Bobby Greenlease was kidnapped on September 28, 1953. A woman named Bonnie Emily Brown Heady appeared at his school, Notre Dame de Sion. The school allowed Greenlease to go with her and didn't bother to check who she was or how she was related to the child until slightly later that day. By then, it was too late. The Bobby Greenlease case became one of the most famous kidnappings in American history.
Within minutes of heading off in a cab with Greenlease, Heady met up with her accomplice (who was also her boyfriend), Carl Hall. Hall killed Greenlease and the two disposed of his body together. They then called the boy's parents to demand ransom money, which was provided to them several days later. Thankfully, they were caught while spending the money and both pled guilty to the crime.
Bobby Greenlease, Jr., was the son of Robert Greenlease, Sr., one of the wealthiest men in Kansas City, Missouri. He owned and managed a number of auto dealerships. Bobby was born in 1947 when Robert was 65 years old. The boy had a biological sister, as well as an adopted brother. Read on to discover disturbing facts about the unfortunate death of Bobby Greenlease, the boy who was murdered at the tender age of six.
Greenlease was killed in a vacant field in Overland Park, Kansas, by kidnappers who had no plans to take him back to his family alive. At first, Hall pulled a rope around the six-year-old's neck, trying to asphyxiate him. However, the rope wasn't long enough. Hall then punched the young Greenlease several times in the head before he shoved the child to the ground and shot him to death. Greanlease was dead within 30 minutes of being kidnapped.
After the boy died, the murderers took the body to Heady's house.
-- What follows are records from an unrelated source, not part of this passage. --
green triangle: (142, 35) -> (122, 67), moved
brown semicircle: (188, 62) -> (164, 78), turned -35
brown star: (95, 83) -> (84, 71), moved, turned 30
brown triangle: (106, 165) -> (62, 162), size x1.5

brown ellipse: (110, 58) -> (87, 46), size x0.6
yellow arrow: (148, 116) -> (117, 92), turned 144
They stuffed the boy into a plastic bag and covered it in lime juice. Then, they buried the child in a ditch that Hall had prepared the night before in the backyard. Knowing that the soil would look like it had been disturbed, they planted flowers in hopes of hiding the grave.
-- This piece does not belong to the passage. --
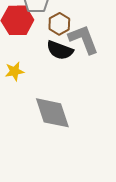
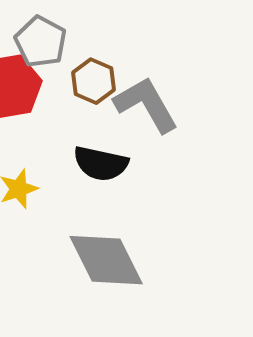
black semicircle: (60, 50) -> (101, 164), moved

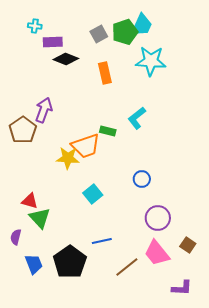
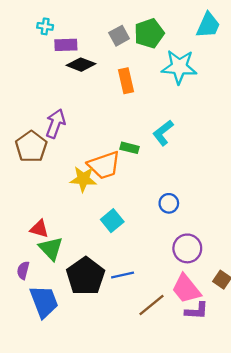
cyan trapezoid: (142, 25) -> (208, 25), moved
black pentagon: (70, 262) -> (86, 276), moved
blue trapezoid: (34, 264) -> (44, 302), size x1.4
purple L-shape: (182, 288) -> (197, 311), moved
Heady didn't face many hindrances when kidnapping Greenlease. On the morning of September 28, 1953, she went to his school in Kansas City, Missouri, and claimed to he his aunt. She told Sister Morand, who had opened the school's door to let her in, that Greenlease's mother had been stricken with a heart attack and was in the hospital. Heady also said that she was instructed by the Greenlease family to take the child to his mother. The ruse worked and Heady walked out of the school with the child.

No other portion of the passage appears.